Глава 10

Я не выучу урока,

Я скажу учителям:

— Все учебники далёко:

Дом гуляет по полям!..

Вместе с нами за дровами

Дом поедет прямо в лес.

Мы гулять — и дом за нами,

Мы домой — а дом… исчез!..

Дом уехал в Ленинград! —

На Октябрьский парад.

Завтра утром, на рассвете,

Дом вернётся, говорят.

Агния Барто — Дом переехал!..

Столовая выглядела, как… столовая. Горки хлеба на столах, покрытых клеенкой, неприметная горчица и соль, имитация салфеток и нарезанной бумаги в стаканчиках. Сперва в кассе выбиваешь чек, потом получаешь оплаченное в окне раздачи. Есть меню, прикноплено к загородке кассы. Плакаты висят На одном написано: «Хлеб за обедом в меру бери. Хлеб — драгоценность, им не сори», На втором: «Ленин и партия едины!»

Меню скромное, видно что столовая в основном обслуживает по абонементам и каждый такой талон полноценного трехразового питания стоит всего 92 копейки.

— Надя, — оттеснила меня от кассы Нина Кузьмина. — Нам по особому, он платит.

Кассирша с интересом взглянула на меня и спросила:

— Коньяк или водку?

— Конечно коньяк, — ответил, — самый лучший. И все остальное по высшему классу.

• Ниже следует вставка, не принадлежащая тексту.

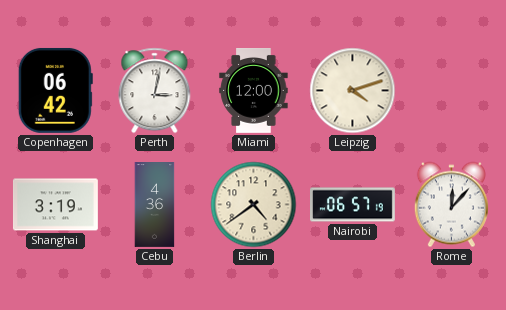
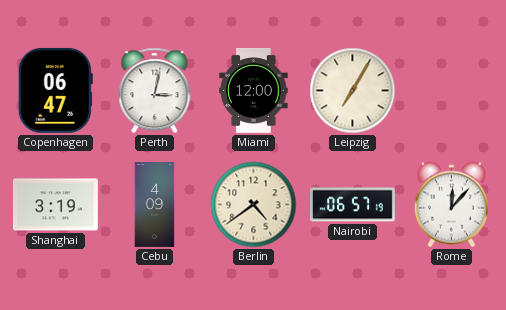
Copenhagen: 06:42 -> 06:47
Leipzig: 4:12 -> 7:05
Cebu: 4:36 -> 4:09
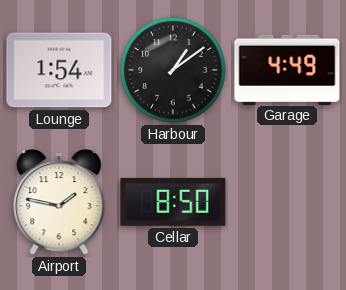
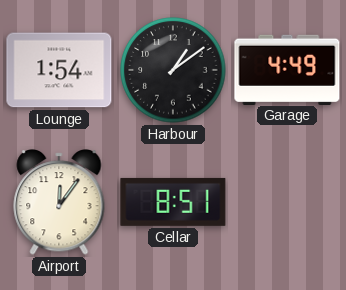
Airport: 1:47 -> 12:06
Cellar: 8:50 -> 8:51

— Лихо! — сказала кассирша. Двенадцать рублей.

Я заплатил и мне дали чек на 2-50, сказав:

— На раздаче знают.

Вскоре нас провели в закуток прикрытый занавеской и принесли поднос с закусками и графинчиком желтого напитка.

— Армянский, — кивнула на него раздатчица, — хороший. Триста грамм хватит?

— Как пойдет, — сказал я рассматривая закуски. Колбаска, буженина, салат из соленых огурцов и вареной картошки, залитых сметаной. Куриное заливное.

— Еще горячее будет, — сказала раздатчица, — жареная свинина с горошком. Развлекайтесь.

И ушла, задернув занавеску от немногочисленных посетителей…



Я свою любовь оставил

Где-то там,

Где вокзальных площадей

Унылый гам,

Где стоят милиционеры —

На посту,

Где текут немые слезы

По лицу.

Где-то там, на перекрестке.

Трех дорог,

От любви я, как от ноши,

Изнемог,

Положил ее под кустик

Полежать,

А она решила к другу

Убежать.

И ищу ее по свету,

Как дурак.

Вон цветет на той поляне

Пьяный мак,

Вон стоит какой-то фраер

На углу,

Вон хохочут две девчонки на бегу.

Светит солнце, будто нанялось

Светить,

Плохо мне под этим солнцем

Будет жить.

Я замру с мильтоном рядом

На плацу,

Потекут немые слезы

По лицу…[12]

Кажется, я читал ночью Кузьминой стихи собственного сочинения. По крайней мере, так отрекомендовал. Но вся моя пылкость не заставила Нину преодолеть миссионерскую позу. Она даже срифмовала в третий подход: живот на живот, все пройдет. А потом, сообщив, что я её замордовал и неё там уже болит, смылась додежуривать. Ну а я с удовольствием поспал до девяти. Что уже девять, узнал уже от самой комендантши, которая меня невежливо разбудило.

— У меня данных вашего паспорта нет, Нинка — растеряха не записала. И командировочной нет.

— Так я заплачу, чего там. Вот — рубль. Хватит?

— Это административное общежитие, общежитие для работников МВД. Понимаете. Как вы тут очутились?

— Да все нормально, успокойтесь, вот письмо из райотдела.

Письмо комендантшу если не успокоило, то утихомирило. А то отыгралась бы на моей ночной мессионерше! Содрала с меня за ночлег 75 копеек, выписала квитанцию. И все, пошел я на электричку. Вечером шел поезд через Вязьму, так что надеялся успеть. А еще по Москве хотел побродить.

Вышел, естественно, на Ленинградском вокзале и пошел бездумно, просто по улицам от трех вокзалов, от Каланчевской площади. И неожиданно остановился возле какой-то стройки, которая оказалась вовсе и не стройкой. И тут подсознание, которое вчера управляло мной, как мошенником, включило режим журналиста. Не зря мне снились и уголовные, и газетные сны…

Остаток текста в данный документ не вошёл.